Keine Tierhalterhaftung bei Eigenverschulden des Reiters

Erschienen am 19.12.2019

Grundsätzlich hat der Halter eines Pferdes für jeden Schaden zu haften, den sein Pferd aufgrund seiner Unberechenbarkeit anrichtet. Diese Haftung allerdings entfällt, wenn den geschädigten Reiter ein Verschulden trifft.

Ein Beispielsfall

Der Beklagte eines Rechtsstreits war Halter und Eigentümer einer Stute. Die Klägerin hatte kein eigenes Pferd, aber die Einwilligung des Pferdehalters, sein Pferd reiten oder auch longieren zu dürfen. Am Tag des Unfalls, der später Gegenstand eines Rechtsstreits wurde, hatte die Klägerin das Pferd zunächst von der Weide geholt und dabei bereits eine Unruhe festgestellt. Beim anschließenden Longieren ist das Pferd gestiegen.
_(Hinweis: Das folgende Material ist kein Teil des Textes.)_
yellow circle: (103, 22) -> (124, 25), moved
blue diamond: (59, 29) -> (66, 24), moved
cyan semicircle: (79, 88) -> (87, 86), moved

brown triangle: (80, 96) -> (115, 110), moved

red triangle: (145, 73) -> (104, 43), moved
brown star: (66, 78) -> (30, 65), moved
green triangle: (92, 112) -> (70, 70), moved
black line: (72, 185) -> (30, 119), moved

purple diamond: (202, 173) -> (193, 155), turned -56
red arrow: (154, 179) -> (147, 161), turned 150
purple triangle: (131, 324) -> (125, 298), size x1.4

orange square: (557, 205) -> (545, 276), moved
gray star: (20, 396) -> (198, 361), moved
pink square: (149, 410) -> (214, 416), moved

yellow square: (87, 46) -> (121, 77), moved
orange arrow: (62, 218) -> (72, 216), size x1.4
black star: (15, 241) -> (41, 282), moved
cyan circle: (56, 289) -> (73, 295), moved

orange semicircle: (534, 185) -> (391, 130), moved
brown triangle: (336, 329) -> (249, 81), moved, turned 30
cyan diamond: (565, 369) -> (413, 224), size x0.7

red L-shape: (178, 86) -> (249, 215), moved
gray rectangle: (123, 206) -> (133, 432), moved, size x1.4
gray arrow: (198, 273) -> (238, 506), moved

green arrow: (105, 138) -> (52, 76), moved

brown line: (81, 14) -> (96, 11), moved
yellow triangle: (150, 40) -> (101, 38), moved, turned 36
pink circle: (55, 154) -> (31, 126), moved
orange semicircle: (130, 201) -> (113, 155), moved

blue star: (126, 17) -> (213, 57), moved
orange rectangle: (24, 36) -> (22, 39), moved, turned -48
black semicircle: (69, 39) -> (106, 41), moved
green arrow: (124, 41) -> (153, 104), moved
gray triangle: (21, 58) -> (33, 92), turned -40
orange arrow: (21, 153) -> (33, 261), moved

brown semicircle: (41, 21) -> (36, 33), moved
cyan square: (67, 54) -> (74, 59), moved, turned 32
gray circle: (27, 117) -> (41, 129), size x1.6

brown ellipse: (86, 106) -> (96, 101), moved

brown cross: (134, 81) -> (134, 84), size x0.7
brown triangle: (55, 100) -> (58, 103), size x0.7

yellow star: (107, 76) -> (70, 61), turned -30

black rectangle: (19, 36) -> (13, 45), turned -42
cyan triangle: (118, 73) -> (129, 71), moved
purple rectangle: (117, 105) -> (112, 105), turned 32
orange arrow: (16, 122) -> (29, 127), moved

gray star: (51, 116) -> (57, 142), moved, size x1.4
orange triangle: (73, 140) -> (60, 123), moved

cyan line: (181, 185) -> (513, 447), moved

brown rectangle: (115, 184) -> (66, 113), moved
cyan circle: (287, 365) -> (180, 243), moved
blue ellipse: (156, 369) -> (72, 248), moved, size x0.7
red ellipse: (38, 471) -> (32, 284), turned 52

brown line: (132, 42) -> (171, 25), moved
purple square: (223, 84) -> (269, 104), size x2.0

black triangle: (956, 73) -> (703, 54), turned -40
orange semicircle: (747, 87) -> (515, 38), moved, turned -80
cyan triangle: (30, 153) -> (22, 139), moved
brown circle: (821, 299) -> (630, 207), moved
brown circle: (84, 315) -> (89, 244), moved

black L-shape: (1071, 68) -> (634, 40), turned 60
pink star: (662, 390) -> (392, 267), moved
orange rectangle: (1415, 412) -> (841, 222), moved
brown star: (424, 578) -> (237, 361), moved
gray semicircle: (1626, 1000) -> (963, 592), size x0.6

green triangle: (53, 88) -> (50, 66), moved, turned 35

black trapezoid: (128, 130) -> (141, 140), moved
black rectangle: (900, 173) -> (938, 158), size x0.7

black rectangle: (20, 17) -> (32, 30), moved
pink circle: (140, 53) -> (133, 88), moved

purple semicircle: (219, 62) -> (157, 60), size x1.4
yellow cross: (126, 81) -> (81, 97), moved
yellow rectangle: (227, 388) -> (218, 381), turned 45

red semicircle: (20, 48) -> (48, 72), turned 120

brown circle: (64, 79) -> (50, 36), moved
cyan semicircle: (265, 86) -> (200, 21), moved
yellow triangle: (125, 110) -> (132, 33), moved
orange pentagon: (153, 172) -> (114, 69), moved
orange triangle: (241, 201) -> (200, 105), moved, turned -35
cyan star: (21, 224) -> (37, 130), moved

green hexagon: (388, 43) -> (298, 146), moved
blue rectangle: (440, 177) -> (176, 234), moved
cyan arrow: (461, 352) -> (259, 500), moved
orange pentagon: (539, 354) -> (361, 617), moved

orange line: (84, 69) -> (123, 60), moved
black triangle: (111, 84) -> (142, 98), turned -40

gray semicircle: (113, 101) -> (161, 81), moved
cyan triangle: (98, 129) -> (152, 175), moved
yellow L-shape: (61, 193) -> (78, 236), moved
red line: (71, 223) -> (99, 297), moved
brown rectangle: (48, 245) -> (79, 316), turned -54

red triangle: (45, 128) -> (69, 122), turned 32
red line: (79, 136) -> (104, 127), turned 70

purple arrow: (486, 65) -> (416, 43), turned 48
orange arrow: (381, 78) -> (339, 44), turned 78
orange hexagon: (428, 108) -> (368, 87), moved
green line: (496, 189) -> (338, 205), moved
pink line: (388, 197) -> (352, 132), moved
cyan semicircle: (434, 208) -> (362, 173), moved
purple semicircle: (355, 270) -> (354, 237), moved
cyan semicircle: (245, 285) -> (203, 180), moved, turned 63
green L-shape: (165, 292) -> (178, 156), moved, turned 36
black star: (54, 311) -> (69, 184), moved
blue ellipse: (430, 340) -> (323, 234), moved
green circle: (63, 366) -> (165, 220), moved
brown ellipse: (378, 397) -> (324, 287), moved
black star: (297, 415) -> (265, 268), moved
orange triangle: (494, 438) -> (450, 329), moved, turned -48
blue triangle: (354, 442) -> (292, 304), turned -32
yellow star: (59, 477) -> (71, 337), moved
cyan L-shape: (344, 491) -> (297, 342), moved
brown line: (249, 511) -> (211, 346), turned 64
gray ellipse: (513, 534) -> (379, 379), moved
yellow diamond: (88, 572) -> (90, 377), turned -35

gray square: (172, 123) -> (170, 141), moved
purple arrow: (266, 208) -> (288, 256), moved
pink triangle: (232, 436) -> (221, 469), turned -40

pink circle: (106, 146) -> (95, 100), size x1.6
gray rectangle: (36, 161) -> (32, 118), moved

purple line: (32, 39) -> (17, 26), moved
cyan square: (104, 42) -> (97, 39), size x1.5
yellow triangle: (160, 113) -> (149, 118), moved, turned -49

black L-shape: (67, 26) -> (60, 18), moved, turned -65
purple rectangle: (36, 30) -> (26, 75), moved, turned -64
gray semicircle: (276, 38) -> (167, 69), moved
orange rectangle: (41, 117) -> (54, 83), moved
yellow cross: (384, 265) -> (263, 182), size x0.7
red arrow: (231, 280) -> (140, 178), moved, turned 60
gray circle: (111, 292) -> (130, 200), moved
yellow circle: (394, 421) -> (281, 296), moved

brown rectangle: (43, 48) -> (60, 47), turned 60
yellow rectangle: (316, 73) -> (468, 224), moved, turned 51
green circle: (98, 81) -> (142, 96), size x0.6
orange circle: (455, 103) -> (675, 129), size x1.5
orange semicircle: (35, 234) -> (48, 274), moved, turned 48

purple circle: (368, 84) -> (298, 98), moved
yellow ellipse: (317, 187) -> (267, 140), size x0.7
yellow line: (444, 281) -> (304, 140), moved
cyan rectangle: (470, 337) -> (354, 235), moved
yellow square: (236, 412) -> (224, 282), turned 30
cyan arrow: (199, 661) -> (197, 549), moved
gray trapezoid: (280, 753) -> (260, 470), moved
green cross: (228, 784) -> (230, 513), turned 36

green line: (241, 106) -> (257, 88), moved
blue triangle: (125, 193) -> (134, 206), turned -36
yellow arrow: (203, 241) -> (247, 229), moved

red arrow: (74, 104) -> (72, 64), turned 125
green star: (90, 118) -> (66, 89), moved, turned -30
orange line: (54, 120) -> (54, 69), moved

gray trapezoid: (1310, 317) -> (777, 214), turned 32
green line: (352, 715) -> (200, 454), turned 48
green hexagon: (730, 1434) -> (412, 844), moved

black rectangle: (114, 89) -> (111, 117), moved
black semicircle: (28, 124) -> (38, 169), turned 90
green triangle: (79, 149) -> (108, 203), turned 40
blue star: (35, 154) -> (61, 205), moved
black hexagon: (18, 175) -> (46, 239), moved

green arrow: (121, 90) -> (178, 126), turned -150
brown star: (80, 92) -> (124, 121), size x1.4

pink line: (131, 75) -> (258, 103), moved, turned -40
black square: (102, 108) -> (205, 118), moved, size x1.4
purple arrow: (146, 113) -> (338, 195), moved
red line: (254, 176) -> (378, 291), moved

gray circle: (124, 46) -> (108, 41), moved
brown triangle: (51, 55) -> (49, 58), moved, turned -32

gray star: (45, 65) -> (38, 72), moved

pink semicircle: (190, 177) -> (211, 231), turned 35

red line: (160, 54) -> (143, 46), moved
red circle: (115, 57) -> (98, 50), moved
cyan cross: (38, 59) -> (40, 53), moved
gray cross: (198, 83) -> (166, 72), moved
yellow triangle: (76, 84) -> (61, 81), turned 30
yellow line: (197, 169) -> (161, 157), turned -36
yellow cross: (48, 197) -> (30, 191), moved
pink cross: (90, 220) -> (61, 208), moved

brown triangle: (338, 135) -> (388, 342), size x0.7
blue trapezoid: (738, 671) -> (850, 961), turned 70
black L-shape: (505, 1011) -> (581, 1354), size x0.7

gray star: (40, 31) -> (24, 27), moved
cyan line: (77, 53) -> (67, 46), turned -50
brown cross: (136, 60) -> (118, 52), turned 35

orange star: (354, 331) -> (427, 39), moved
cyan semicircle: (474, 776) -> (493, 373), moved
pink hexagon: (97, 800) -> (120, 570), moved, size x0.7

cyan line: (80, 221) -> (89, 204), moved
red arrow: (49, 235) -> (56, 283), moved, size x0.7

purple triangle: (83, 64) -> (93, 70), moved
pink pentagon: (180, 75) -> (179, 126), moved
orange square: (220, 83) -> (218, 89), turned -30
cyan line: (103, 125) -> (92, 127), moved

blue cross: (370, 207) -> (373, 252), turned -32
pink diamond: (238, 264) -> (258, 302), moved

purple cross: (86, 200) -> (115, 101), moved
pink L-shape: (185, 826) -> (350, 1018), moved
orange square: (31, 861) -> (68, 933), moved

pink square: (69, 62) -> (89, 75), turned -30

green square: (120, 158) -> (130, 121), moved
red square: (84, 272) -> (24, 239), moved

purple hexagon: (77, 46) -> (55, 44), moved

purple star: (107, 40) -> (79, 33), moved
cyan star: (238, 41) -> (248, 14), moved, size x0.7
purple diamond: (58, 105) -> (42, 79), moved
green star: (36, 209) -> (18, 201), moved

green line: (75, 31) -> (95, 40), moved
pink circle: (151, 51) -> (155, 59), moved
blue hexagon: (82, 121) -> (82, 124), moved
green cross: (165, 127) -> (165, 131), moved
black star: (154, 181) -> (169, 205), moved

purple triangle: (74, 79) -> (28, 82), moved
Die Klägerin versuchte krampfhaft, die Longe festzuhalten, erlitt dann aber eine Verletzung im Bereich der Schulter durch einen heftigen Ruck, den das Pferd auf die Longe ausführte.

Sie machte dann Schadensersatz- und Schmerzensgeldansprüche gegenüber dem Tierhalter geltend.

Das Gericht

Das mit dem Fall befasste Landgericht (LG) hob hervor, dass grundsätzlich eine Haftung des Tierhalters in Betracht komme, weil der für jeden Schaden einzutreten hat, der sich aufgrund der Realisierung der vom Pferd ausgehenden Tiergefahr einstellt. Zweifelsfrei hat sich in dem wilden Verhalten des Pferdes an der Longe diese Tiergefahr ausgewirkt.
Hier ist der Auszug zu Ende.